I really like how she says, “No” is a full sentence. I have always struggled with saying no, but it needs to be said and it’s okay.

Setting Boundaries for Mobile Technology – By Dave Boehi

The first tip is the best. No devices at the dinner table, just makes sense to me.

Setting Boundaries for Family Tech Use – By Tracey Dowdy

The tip called “be careful what you post” is a perfect choice. It’s not just for children, however. Adults can use this advice, too.

I am certainly a work in progress, but I am starting to step away from the modern documentation society we are living in currently. I believe each and every one of us has a duty to put down the technology and start enjoying more real, true memories without distraction.

Creating Memories, not Videos

Some of my best memories didn’t include a picture or a video. I don’t need to see a picture to remember some of the best times of my life with my parents, my siblings, my niece, my nephews or my wife. Those great memories are etched in my brain because we weren’t trying to film them or take a million pictures. Instead, we were there, together enjoying an activity, having a great conversation, telling jokes and creating stories we have told over and over and will continue to tell.

My grandfather never embraced technology and I think I am more like him than I could have ever imagined. He never had a cell phone, computer or tablet. I bet he read close to 100,000 books in his life and he was always able to tell some great stories. In fact, when he told stories, you didn’t really need pictures or video because you could see it as he spoke.
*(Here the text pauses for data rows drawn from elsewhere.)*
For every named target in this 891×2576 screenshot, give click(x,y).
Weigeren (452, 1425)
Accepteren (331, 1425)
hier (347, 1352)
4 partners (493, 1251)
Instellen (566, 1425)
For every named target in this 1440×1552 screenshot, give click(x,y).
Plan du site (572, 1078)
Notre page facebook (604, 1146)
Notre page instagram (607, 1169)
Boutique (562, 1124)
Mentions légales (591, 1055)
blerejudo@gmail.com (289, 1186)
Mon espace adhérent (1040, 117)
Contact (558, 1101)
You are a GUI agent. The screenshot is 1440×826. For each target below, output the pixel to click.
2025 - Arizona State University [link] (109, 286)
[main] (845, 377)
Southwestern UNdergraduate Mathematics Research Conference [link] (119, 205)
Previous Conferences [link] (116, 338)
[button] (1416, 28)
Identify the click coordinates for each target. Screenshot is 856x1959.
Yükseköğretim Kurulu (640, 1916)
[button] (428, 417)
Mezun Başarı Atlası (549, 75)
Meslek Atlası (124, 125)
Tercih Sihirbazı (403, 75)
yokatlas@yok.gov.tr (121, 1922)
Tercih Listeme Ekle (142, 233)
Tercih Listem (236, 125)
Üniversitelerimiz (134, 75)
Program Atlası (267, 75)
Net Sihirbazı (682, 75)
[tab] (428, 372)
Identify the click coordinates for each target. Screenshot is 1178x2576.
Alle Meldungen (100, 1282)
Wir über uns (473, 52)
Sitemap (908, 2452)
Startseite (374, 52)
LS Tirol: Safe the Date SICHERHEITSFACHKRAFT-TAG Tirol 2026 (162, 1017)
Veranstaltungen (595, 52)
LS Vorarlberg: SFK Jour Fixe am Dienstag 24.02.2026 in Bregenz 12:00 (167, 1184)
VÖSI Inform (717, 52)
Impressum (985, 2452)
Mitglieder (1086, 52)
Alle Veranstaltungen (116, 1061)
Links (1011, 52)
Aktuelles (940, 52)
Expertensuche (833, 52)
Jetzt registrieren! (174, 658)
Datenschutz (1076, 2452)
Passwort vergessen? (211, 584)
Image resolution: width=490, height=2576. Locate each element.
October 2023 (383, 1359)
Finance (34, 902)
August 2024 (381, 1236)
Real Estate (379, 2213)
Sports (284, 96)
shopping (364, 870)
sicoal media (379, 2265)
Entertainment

Some of my best conversations were with my grandfather and while I deeply miss him, I believe I have a duty to carry on his legacy and help it grow here on earth.

We all have a duty to carry on the legacy of those we love and many generations before us didn’t have what we have today. Stepping out of our modern world, ruled by technology gives us the opportunity to connect with the legacy left by past generations. Not only will this help us grow, but it will also allow us to reconnect with those we love and create lasting bonds and memories no picture or video will ever be able to do justice to.